Milhares de mãos se levantam, rezas e canções e os massacres se superpõem!! A História humana não passa de uma sucessão de massacres, dizimações, enormes apocalipses de sangue...E o Cordeiro que tanto se apregoa derramou o dele várias vezes mas infelizmente, não redimiu todos os nossos pecados. A Indústria da Morte se instalou em todos os cantos! Como, diga você, como se justificam os Torquemadas, as torturas horríveis e os perjúrios em nome de...Quê mesmo? Ah, a fé em Deus. Isso mesmo, meu querido. Assim fica mais confortável."
Nosso leitor deve estar horrorizado...No entanto, há de concordar em que nosso missivista fala um tanto de verdades, misturadas talvez a um vazio, um oco em sua essência...Uma tristeza, talvez derivada de vivências que teve...E que oculta em sua arrasadora resposta...
"Em outro de seus assuntos, você me falou de um outro poder que grassa no mundo. Eu concordo em parte, mas há um poder maior ainda que o de Deus e o da Moeda: Enfim, eu lhe falo da Morte. Esta virá e será para todos, independente de classe, cor, sexo ou classe social. Ela virá! Esta é a realidade única da Vida, que é como você a chama. Vida! Mas o que é a vida senão um recear contínuo da morte? O que é a vida senão uma sucessão de mortes que já ao nascer se inicia? O primeiro berro pode ser o último vagido. Tudo o que se lhe sobrepõe é mero arremedo. A vida, tal qual nós concebemos, é uma artificialidade toda, um creme doce que fazemos para entreter nossos espíritos contra o último lampejo e clarão. Daí o rezar contínuo, a defesa que se faz em nome do perdão. Perdão de quê? De que temos culpa?? Todos temos culpa? Ou será esta culpa a que nos é incutida desde que nossos pais e os pais deles, ad nauseam, definiram os limites do que podemos ou não fazer? O que podemos fazer? Onde estão os limites? Cada tempo os tem, e cada dia cria-se nova figuração, cada ano se soma mais um pecado, de tal forma que ao fim dos tempos, teremos mais pecados que boas ações. Segue-se daí que jamais saldaremos nossas dívidas com o Infinito, em nome de nossa continuidade...E erguemos mausoléus para preservar o que de nós sobrou, e tudo não passa de cinzas!!!!"
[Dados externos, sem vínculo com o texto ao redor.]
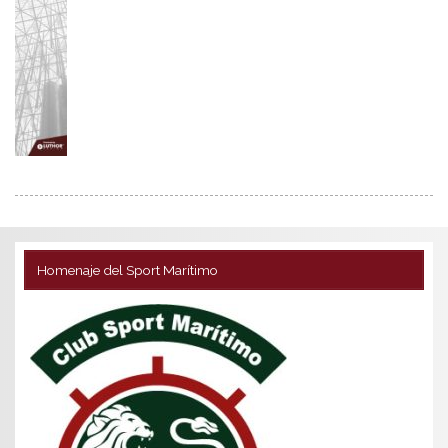
Homenaje del Sport Marítimo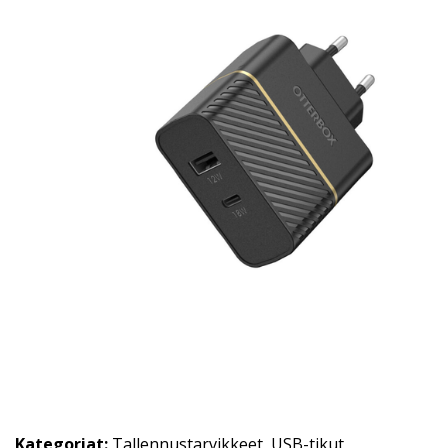
Kategoriat:
Tallennustarvikkeet
,
USB-tikut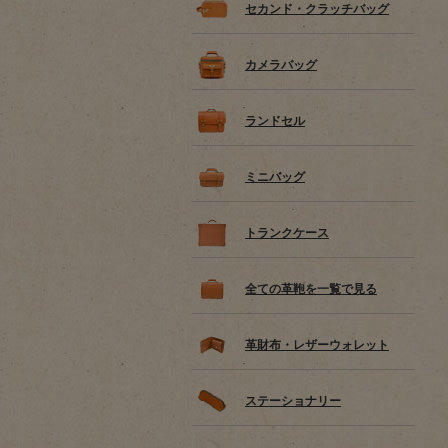
セカンド・クラッチバッグ
カメラバッグ
ランドセル
ミニバッグ
トランクケース
全ての革鞄を一覧で見る
革財布・レザーウォレット
ステーショナリー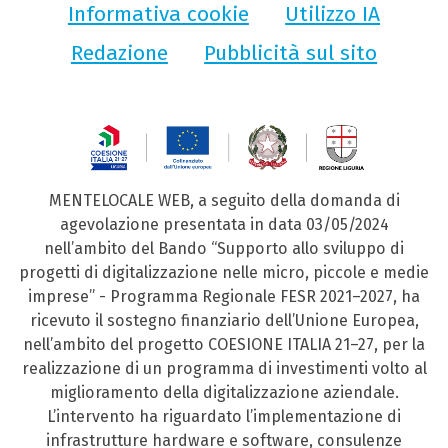
Informativa cookie
Utilizzo IA
Redazione
Pubblicità sul sito
MENTELOCALE WEB, a seguito della domanda di
agevolazione presentata in data 03/05/2024
nell’ambito del Bando “Supporto allo sviluppo di
progetti di digitalizzazione nelle micro, piccole e medie
imprese” - Programma Regionale FESR 2021–2027, ha
ricevuto il sostegno finanziario dell’Unione Europea,
nell’ambito del progetto COESIONE ITALIA 21–27, per la
realizzazione di un programma di investimenti volto al
miglioramento della digitalizzazione aziendale.
L’intervento ha riguardato l’implementazione di
infrastrutture hardware e software, consulenze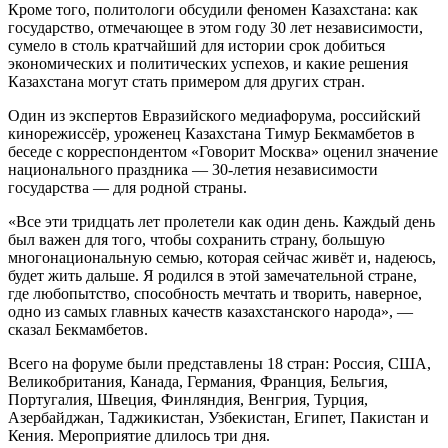
Кроме того, политологи обсудили феномен Казахстана: как
государство, отмечающее в этом году 30 лет независимости,
сумело в столь кратчайший для истории срок добиться
экономических и политических успехов, и какие решения
Казахстана могут стать примером для других стран.
Один из экспертов Евразийского медиафорума, российский
кинорежиссёр, уроженец Казахстана Тимур Бекмамбетов в
беседе с корреспондентом «Говорит Москва» оценил значение
национального праздника — 30-летия независимости
государства — для родной страны.
«Все эти тридцать лет пролетели как один день. Каждый день
был важен для того, чтобы сохранить страну, большую
многонациональную семью, которая сейчас живёт и, надеюсь,
будет жить дальше. Я родился в этой замечательной стране,
где любопытство, способность мечтать и творить, наверное,
одно из самых главных качеств казахстанского народа», —
сказал Бекмамбетов.
Всего на форуме были представлены 18 стран: Россия, США,
Великобритания, Канада, Германия, Франция, Бельгия,
Португалия, Швеция, Финляндия, Венгрия, Турция,
Азербайджан, Таджикистан, Узбекистан, Египет, Пакистан и
Кения. Мероприятие длилось три дня.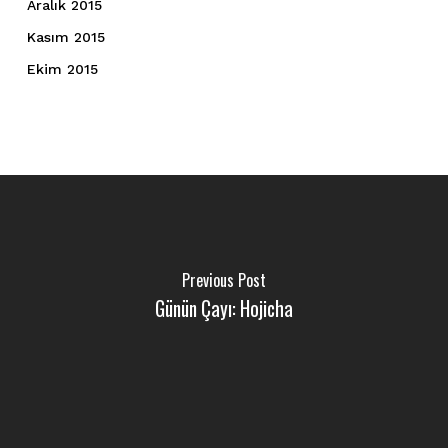
Aralık 2015
Kasım 2015
Ekim 2015
Previous Post
Günün Çayı: Hojicha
Um assombro, um tremor se apossa de nosso pequeno bibliotecário. Seus olhos estão abertos e atentos. Algo dentro dele rui, como um edifício de cartas de um baralho. Tudo em que ele acredita está ruindo diante da inexorável argumentação do missivista; imagina o peso que tem seu interlocutor, passa a se ver escrevendo tal carta, passa a enxergar suas mão empunhando antiga pena, mergulhando o bico no tinteiro, enquanto chora lágrimas de sangue. Há ali, é certo,muito mais a ler, no entanto. E nosso pequeno funcionário reage, fecha a carta...E desliga a lâmpada de sua seção.
"Por ora, esse é o assunto que tenho; tente mandar-me sua resposta vã. Eu a aguardo ansioso, como a mãe aguarda seu filho que nunca chega do campo de batalhas do mundo".